• Assignment:
Give a single number in reply. It is the count of lines below that contain the string "deux".

• Recorded information:
= = = = =

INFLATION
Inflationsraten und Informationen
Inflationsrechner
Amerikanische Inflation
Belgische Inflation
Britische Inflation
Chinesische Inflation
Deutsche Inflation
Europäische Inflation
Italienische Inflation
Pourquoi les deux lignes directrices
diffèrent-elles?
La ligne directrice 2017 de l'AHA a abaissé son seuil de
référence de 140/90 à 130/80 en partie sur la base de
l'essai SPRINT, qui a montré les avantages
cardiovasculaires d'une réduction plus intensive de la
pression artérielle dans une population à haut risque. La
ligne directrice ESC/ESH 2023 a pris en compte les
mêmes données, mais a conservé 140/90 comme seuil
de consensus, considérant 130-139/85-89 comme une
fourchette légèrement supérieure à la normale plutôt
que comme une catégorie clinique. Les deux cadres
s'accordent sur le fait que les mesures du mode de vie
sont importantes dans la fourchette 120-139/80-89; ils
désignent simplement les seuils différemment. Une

= = = = =

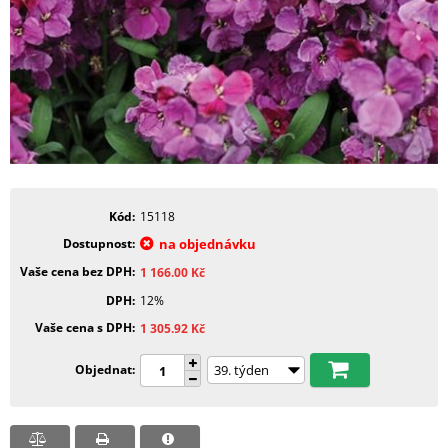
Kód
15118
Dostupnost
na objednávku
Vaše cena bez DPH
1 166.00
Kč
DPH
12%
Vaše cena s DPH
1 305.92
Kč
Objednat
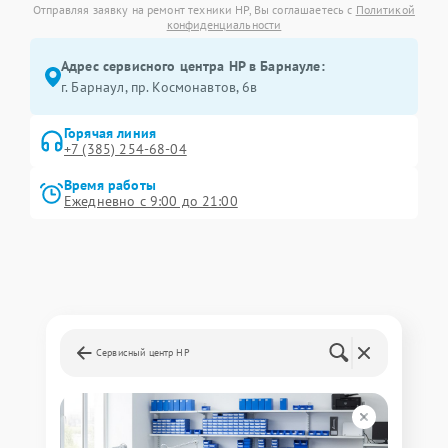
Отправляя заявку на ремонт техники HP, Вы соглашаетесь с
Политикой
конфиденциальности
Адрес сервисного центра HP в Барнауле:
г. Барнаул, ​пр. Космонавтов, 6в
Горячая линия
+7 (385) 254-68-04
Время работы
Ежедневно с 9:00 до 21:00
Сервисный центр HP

= = = = =

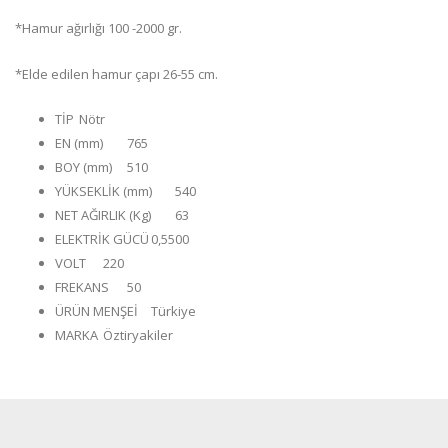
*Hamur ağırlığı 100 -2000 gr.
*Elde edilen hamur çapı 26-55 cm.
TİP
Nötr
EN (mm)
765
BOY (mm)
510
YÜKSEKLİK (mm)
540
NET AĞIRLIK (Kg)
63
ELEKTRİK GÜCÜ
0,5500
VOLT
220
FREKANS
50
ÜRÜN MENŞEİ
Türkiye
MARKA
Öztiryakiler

= = = = =

• Written solution:
2